County and Los Lunas to lose hold harmless funding in coming years
Thanks to a last-minute tax bill passed in the legislative session, the village of Los Lunas and Valencia County must learn to do without millions of dollars in the coming years.
The passage of House Bill 641 repealed the "hold harmless" provision the Legislature enacted in 2004. The provision provided state funds to counties and municipalities to compensate for lost gross receipts taxes on food, medical prescriptions and some medical services, after the Legislature decided not to assess taxes on those purchases.
Nick Telles, the county's finance director, called the decrease and eventual loss of the hold harmless remittances "challenging."
The hold harmless distributions come from the state's general fund revenues. Starting in July 2015, they will be cut to zero over a 15-year period.
Only counties with a population of more than 48,000 and municipalities with a population of more than 10,000 will be affected by the change. Besides Los Lunas and the county itself, no other local governments will lose their funding.
While the funding cuts won't start for two years, Telles said the county is beginning to plan for the shortfall now.
Telles said according to reports and projections from the New Mexico Association of Counties, if the distribution continued to grow as it has in the past, at the end of the 15 years, the county will lose about $1 million annually in hold harmless monies.
"NMAC projected revenues to grow about 4 percent annually from here going forward," Telles said. "In 15 years, the remittance was going to get to about $1.4 million."

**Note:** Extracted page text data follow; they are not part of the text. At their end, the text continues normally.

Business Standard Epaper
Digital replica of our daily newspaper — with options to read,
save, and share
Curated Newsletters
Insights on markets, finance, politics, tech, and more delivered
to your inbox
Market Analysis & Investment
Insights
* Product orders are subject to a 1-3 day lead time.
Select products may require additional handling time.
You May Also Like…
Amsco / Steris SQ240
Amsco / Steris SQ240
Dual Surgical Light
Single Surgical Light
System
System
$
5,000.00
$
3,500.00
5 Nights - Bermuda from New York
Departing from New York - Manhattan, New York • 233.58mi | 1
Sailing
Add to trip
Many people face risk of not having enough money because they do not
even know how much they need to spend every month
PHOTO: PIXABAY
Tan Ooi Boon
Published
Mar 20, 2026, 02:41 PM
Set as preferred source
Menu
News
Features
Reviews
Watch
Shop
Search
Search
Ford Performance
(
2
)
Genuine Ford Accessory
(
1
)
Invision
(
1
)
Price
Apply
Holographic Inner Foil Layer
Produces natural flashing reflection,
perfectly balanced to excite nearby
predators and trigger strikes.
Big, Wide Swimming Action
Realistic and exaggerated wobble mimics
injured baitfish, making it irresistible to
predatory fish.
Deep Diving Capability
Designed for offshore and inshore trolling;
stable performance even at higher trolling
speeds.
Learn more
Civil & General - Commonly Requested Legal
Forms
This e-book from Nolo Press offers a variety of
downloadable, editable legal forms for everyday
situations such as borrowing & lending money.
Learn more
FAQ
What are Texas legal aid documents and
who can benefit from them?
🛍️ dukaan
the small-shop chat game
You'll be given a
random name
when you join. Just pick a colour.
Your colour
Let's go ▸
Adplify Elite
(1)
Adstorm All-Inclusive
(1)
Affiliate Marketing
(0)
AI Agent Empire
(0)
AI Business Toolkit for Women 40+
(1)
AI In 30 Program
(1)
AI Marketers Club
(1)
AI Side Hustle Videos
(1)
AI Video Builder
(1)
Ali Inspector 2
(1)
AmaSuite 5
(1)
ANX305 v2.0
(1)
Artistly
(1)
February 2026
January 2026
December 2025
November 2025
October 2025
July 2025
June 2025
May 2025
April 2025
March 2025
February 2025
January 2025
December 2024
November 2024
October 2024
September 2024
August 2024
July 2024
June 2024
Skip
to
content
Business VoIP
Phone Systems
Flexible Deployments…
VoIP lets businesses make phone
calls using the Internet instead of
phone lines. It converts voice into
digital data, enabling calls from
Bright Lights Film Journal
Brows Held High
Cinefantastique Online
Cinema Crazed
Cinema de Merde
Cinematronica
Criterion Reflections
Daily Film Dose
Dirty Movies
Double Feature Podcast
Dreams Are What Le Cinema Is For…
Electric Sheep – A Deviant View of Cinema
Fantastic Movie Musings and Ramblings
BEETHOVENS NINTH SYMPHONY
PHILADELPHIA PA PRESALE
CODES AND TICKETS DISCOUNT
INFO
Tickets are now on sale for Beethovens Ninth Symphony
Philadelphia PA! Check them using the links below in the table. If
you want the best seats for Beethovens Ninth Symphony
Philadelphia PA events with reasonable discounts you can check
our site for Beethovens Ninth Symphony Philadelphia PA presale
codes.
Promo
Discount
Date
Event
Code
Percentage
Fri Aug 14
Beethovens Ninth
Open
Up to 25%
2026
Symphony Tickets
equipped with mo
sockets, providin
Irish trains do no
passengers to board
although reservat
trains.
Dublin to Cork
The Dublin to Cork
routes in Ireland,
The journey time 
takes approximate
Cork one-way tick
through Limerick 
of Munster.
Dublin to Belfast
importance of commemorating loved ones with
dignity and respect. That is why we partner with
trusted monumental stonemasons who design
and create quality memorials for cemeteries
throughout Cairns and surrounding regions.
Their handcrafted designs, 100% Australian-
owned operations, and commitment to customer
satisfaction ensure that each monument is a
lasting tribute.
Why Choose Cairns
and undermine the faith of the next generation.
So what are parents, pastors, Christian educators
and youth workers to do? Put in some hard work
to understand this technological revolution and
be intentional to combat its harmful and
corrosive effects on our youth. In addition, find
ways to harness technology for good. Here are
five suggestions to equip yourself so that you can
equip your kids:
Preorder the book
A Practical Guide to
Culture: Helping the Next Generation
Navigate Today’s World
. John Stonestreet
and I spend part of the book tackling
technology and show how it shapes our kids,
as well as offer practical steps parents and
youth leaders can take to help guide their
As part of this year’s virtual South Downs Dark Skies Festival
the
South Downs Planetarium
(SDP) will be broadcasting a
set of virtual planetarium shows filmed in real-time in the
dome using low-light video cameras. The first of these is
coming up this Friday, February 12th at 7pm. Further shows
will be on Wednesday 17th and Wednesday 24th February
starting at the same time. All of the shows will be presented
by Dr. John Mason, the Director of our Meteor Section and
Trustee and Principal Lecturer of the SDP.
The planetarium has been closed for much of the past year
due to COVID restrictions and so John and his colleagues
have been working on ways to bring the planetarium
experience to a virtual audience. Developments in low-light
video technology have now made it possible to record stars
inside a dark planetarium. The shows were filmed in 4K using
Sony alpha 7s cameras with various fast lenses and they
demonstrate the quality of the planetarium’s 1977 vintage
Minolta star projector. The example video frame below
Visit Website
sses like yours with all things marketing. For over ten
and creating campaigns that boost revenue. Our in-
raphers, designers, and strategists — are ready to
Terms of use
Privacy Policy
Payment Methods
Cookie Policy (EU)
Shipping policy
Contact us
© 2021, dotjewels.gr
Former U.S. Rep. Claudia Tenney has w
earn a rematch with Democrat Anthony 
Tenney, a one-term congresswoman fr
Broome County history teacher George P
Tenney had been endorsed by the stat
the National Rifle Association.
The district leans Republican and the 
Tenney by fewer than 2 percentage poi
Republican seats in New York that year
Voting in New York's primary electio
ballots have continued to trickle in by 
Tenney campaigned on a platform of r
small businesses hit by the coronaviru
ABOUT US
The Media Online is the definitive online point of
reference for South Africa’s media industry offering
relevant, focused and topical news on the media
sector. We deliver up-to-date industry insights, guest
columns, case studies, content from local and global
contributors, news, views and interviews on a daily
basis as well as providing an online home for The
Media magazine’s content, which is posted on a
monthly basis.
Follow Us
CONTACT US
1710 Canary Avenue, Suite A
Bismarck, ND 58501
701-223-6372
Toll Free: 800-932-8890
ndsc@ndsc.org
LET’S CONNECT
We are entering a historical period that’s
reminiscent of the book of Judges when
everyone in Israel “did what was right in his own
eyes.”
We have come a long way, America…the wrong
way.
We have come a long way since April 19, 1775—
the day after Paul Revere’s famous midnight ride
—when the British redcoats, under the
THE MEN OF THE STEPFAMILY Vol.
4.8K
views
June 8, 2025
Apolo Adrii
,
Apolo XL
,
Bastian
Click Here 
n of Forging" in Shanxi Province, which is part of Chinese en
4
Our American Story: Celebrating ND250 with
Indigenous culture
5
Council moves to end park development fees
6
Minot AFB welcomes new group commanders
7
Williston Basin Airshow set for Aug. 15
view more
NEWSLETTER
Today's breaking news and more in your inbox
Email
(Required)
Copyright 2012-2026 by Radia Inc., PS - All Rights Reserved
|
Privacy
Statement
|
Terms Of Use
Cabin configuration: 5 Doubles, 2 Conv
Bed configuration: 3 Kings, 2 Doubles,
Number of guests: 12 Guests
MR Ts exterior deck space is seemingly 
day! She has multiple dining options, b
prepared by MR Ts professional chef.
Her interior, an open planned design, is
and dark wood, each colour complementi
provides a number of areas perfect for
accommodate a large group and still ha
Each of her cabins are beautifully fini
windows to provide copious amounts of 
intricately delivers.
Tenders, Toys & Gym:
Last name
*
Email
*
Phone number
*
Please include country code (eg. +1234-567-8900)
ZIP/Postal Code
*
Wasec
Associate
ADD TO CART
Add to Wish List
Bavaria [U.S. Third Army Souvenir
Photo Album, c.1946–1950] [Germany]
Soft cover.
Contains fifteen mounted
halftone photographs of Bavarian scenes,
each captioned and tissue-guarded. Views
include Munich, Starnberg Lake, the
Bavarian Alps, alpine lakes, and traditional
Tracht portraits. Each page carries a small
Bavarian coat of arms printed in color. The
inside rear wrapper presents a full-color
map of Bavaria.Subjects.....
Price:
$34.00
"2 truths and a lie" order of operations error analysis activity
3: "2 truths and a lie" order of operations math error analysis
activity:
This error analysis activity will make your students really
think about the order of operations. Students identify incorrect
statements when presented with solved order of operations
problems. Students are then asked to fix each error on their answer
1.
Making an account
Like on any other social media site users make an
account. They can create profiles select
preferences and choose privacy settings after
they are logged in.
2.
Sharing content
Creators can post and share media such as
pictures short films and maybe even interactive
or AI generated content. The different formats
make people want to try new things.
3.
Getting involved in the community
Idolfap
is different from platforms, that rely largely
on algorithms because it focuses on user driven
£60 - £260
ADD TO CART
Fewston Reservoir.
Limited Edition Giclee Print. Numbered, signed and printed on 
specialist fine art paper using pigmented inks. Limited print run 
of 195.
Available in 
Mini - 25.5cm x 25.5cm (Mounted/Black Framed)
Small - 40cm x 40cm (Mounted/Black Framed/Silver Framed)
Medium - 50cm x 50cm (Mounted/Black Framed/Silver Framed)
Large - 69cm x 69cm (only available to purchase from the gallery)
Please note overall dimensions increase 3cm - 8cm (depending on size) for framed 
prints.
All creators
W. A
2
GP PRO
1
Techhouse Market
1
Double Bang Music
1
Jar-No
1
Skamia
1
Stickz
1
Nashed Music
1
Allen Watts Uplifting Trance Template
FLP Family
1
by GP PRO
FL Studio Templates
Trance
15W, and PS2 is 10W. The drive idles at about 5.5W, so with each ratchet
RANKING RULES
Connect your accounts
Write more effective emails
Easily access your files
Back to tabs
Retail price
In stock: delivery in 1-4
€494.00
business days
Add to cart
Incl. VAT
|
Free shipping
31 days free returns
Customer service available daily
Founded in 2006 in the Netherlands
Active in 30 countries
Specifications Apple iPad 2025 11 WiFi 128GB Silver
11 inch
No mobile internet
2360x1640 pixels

According to a report by New Mexico Taxation and Revenue published in July of last year, Valencia County was projected to receive $583,536 in distributions for the GRT lost in the 2012 fiscal year.
The rollback of the hold harmless funds will begin at 6 percent a year for the first five years, Telles said, then increase to 7 percent for the next 10 years, until all the remittance is gone.
"The commission has time to prepare, but it's in a difficult economic climate," he said.
Insurance, retirement and other costs are only increasing for the county, Telles said, and the state itself is coming out of a "big recessionary period. It's going to have to make a lot of big decisions itself. For a state our size, a budget of $5.3 billion is not a lot."
The bill that repeals the hold harmless funding does allow for a local GRT option of an additional 3/8 of a percent, Telles said. The tax can be implemented by a local commission or municipal government without a public vote, and it can be less than the three-eighths, he noted.
"It's the way the decision makers have decided to mitigate the pain," Telles added.
With a population of nearly 15,000, the village stands to lose about $1.7 million annually as the state weans towns and municipalities off the hold harmless funding.
The food and medical state support to the village for 2011-12 fiscal year was $1,692,699.
The village has not yet formulated a budget plan to compensate for the loss in revenue, but officials will start discussing this soon.
"It hasn't been discussed at the council level, so it's a bit premature to comment," said Gregory Martin, village administrator.
"Certainly, I expect we'll explore all of our options, including implementing the three-eighths percent local option tax, raising GRT in other areas, reducing spending … fortunately, we have a couple of years to figure it out."